We’ve often talked about the tension that exists between transnational and national history, but also noted that transnational history needs the nation. Bender provides an insight as to why practitioners of transnational history may like to challenge a nationalist historiography – that is because nations, by default, celebrates commonality. It “affirms a common history for a shared future,” and “represents a particular narrative of social connection that celebrates a sense of having something in common.” (my emphasis) Breaking this down further, we see that nationalist historiography privileges certain narratives over others, which are equally valid and enlightening in their own ways, but left in the dark because they don’t share the effect of fostering a sense of nationhood.
It is here that historians cast their gaze back on themselves. What is the role that professional discipline of history has played since Leopold von Ranke in the formation of nations? Prasenjit Duara puts it straight, “modern historiography collaborated in enabling the nation-state to define the framework of its self-understanding.” Such writing of history searches for origins – places, events and people where the idea of a nation first germinated, or initial signs emerged. What is implied here is its purpose to construct a narrative that explains a “shared history”, to provide a timeline of the most important battles, powerful states, patriotic fighters that helped to realise the nation that many take for granted today. Crucially, such a this method is teleological and linear. Promoting the transnationalist agenda, Bender argues that historians should “describe a past that can more effectively engage the present,” pointing to a need to “displace focus on origins and allow a greater spatialisation of historical narrative.”
Bender suggests that since Ranke, the writing of history has developed in a way that “the nation became the unit of politics and history,” historians were “committed to evolutionary theories,” and the most crucial is that “peoples not organised in nations” are treated as historical nonentities. To use an example of my own, the Japanese empire portrayed Taiwanese inhabitants in the early days of colonisation as “barbaric”, “uncivilised”, and above all, “backwards” to justify their subjugation, deliberately imposing a temporal difference on a contemporaneous space. This way, history becomes concerned solely with “peoples organised into nations,” the rest falls under the domain of study for anthropologists. Bender proposes that the “dissolution of that division between history and ethnology” (my emphasis) is the reframing of history brought about by the transnational perspective.
The main point here seems to be that transnational history breaks the mould that has so far restricted “meaningful history” to one that explains the nationalist agenda. It “reveals the plenitude of stories, timescales [and] geographies” by breaking history down to its basic constituent parts – time, space, structure, transformation, relations. It serves to “liberate” history so that historians can construct narratives that demonstrate other forms of social unity apart from that of a “nation”, but also doesn’t exclude it. In sum, time is not singular but historicised, and the writing of history is that much richer by it.
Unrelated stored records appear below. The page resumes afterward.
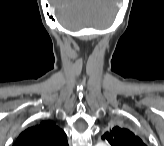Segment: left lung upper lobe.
I'll list each match as a JSON object with an SVG mask.
<instances>
[{"mask_svg": "<svg viewBox=\"0 0 164 146\" xmlns=\"http://www.w3.org/2000/svg\"><path fill=\"white\" fill-rule=\"evenodd\" d=\"M102 139L108 141L113 146H144L143 141L133 132L117 126L107 131L102 136Z\"/></svg>", "mask_w": 164, "mask_h": 146, "instance_id": "1", "label": "left lung upper lobe"}]
</instances>
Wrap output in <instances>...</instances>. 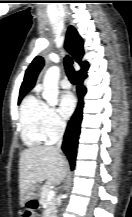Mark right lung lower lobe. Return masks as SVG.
<instances>
[{
	"mask_svg": "<svg viewBox=\"0 0 132 217\" xmlns=\"http://www.w3.org/2000/svg\"><path fill=\"white\" fill-rule=\"evenodd\" d=\"M84 79L85 78H79L77 81L79 104L77 110L75 111L74 115L72 116L71 120L68 123L64 135L63 145H62V149L66 154V156L68 157L72 169L74 168L75 165L76 148L78 143V136L80 133V123L82 120V107H83L82 97L86 93V88L82 85Z\"/></svg>",
	"mask_w": 132,
	"mask_h": 217,
	"instance_id": "obj_1",
	"label": "right lung lower lobe"
}]
</instances>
Really thought-provoking remarks! I was just wondering about the following: ‘It [the transnational approach] serves to “liberate” history so that historians can construct narratives that demonstrate other forms of social unity apart from that of a “nation”’. Does this approach necessarily move beyond the nation(-state)? And does it help shed light on more fluid configurations of social relations, eg networks, that cannot really be described as forms of social unity?
Thank you for the comment! What I didn’t include in the posting above is Bender’s reminder that we should avoid imprisoning ourselves in another conceptual box, but it is better to ‘imagine a spectrum of social scales, both larger and smaller than the nation and not excluding the nation’. Nation as a form of social unity (and a very significant one too) is still to be referenced, challenged and deployed in transnational analyses. As for the other question, I definitely think it allows for more fluid configurations, in a way expanding the possible meanings of ‘social unity’ so that it’s not constrained by national boundaries, which we recognise as arbitrary anyways. It basically shows that the nation, the most familiar form of unity, is in turn shaped by other less obvious unities, because transnational links can undermine but also strengthen national boundaries. By showing that the nation is in some ways dependent on, or interact meaningfully with transnational links, we liberate history from the supremacy of nationalist frameworks, so historians can work with more sources.